Long term source of finance: This type of source of finance mainly used to meet the huge finance requirement. bank loans, bonds and debentures are some external source of finance that help in generating the high amount of finance for business to meet long term business objective.

Short term source of finance: These sources mainly helps to fulfil the short term financial requirements of entity shares. retaining earnings, reserves and surpluses are the sources that helps the organisation to generate the financial requirement to meet the financial objective of business.

Considering the Working Computers Plc finance requirement of £18 million, it is suggested that organisation should generate funds through long term source of finance. So, to reduce and reach the optimum level of WACC, Working Company has to consider proper balance of both debt and equity to raise £18 million. Financing solely through equity share is not at all a good option for the company because cost of equity is even higher than the cost of debt as equity shareholders are taking more risk to invest in the company as compared to the bond holders. Hence, equity shareholders will expect higher returns from the company for the risk they have taken. On the other side, financing solely through debt will increase the risk of company defaulting on the debt payments and with this the interest rates have also to be taken into consideration because higher interest rates will again increase cost of debt. So, I would recommend that company should consider an optimum balance where they can minimize WACC.

Investment appraisal technique

Net present value method of investment appraisal technique is used in order to determine the identify the suitability of proposed investment. The feasibility of project the net present value of investments is evaluated with projected cash flows. Cost of capital is considered as 16.5%. the inflation rate is considered as 1.75% and the marginal rate of taxation is considered as 34%.

Without new investment

 

Cash flows

2013

-£5,60,00,000

2014

£1,57,19,781

2015

£40,19,392

2016

£1,45,67,891

2017

£1,26,27,129

2018

£1,43,42,257

2019

£1,34,15,322

NPV

£26,57,317

IRR

9%

With new investment

 

Cash flows

2013

-£1,80,00,000

2014

£1,75,44,409

2015

£12,29,730

2016

£1,09,99,352

2017

£88,63,344

2018

£1,06,43,205

2019

£97,79,890

NPV

£1,86,05,138

IRR

56%

Gap between theory and practise

The NPV law, always claiming it is equivalent to other strategies logically. Nevertheless, given the move towards NPV, other approaches are used in action at only in tandem to IRR and NPV-type approaches, most of which don't require disregarding.
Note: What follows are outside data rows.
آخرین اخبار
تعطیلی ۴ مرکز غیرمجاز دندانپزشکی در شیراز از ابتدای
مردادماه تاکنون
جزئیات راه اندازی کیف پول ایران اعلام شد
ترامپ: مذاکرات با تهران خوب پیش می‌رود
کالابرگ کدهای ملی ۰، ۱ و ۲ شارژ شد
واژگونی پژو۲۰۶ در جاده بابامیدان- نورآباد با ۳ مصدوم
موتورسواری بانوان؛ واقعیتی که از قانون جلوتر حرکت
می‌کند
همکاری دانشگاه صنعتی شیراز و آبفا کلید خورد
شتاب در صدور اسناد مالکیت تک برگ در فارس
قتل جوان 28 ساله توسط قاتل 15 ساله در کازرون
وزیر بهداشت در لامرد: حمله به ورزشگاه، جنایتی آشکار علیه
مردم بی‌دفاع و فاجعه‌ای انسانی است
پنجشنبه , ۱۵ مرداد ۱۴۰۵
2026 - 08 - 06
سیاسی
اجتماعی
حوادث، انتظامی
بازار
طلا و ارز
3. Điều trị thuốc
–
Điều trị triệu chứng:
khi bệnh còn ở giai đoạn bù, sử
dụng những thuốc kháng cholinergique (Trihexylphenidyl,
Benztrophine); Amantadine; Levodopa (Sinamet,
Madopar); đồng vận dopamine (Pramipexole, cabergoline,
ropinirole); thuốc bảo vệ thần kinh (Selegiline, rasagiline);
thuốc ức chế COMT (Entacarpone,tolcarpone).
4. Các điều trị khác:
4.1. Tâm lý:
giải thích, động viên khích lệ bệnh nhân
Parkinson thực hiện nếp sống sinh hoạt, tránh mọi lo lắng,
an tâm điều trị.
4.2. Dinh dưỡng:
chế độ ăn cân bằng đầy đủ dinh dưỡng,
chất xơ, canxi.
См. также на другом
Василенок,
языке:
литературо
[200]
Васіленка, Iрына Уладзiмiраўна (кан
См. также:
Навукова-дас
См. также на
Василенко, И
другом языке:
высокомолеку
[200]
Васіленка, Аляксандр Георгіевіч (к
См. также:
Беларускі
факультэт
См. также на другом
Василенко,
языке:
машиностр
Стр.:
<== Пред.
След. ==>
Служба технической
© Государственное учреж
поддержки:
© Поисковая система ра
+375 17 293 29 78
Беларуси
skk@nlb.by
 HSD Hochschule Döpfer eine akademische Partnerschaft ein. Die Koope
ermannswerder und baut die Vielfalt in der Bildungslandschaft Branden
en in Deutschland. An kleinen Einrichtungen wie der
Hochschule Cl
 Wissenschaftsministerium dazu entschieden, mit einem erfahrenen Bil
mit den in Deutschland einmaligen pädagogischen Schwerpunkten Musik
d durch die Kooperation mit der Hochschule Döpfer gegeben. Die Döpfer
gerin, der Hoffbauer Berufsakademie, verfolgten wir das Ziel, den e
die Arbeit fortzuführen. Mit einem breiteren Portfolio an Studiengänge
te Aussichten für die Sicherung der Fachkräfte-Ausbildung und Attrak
Because businesses are using these other approaches, another of two assumptions could be taken: either companies are making inadequate choices or in reality the expectations behind the NPV principle are not met. The findings of this study were aligned with both the view that perhaps the claims outlined in curriculum are generally understood and accepted. Technological advances, especially that increase of computational power, have supported the broader use DCF, allowing measurements simple and at reasonable cost. Readers continue to emphasize the NPV law, arguing frequently that it is technically superior to others.

Conclusion

From the above evaluation of investment project, it is suggested that Working Computer Plc must adopt the proposed investment proposal as the net present value of projected investment is higher and IRR also present higher rate of returns. The board of managers are advised to go with the proposed investment.

References

  • Izurieta, N. P. V., 2015. El Ecuador y el proceso de cambio de la matriz productiva: consideraciones para el desarrollo y equilibrio de la balanza comercial. Observatorio de la Economía Latinoamericana. (207).
  • Simon, R., 2015. Sensitivity, specificity, PPV, and NPV for predictive biomarkers. JNCI: Journal of the National Cancer Institute. 107(8).
  • Park, K. and Jang, S. S., 2013. Capital structure, free cash flow, diversification and firm performance: A holistic analysis. International Journal of Hospitality Management. 33. pp.51-63.
  • Hou, K., Van Dijk, M. A. and Zhang, Y., 2012. The implied cost of capital: A new approach. Journal of Accounting and Economics. 53(3). pp.504-526.